*EXERCISE INSTRUCTIONS*
The entries below are to be returned as written, with all pictures dropped.

Stored data entries
■ ■ ■
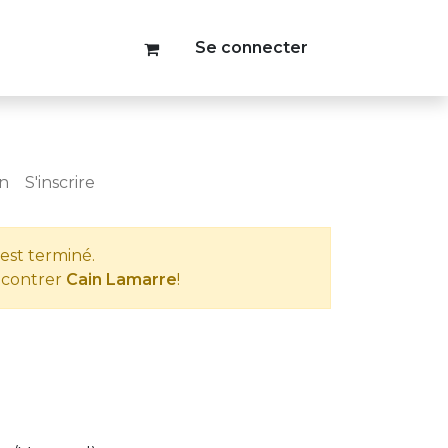
Se connecter
on
S'inscrire
est terminé.
ncontrer
Cain Lamarre
!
■ ■ ■
*RESULT OF THIS TASK*
Se connecter
on
S'inscrire
est terminé.
ncontrer
Cain Lamarre
!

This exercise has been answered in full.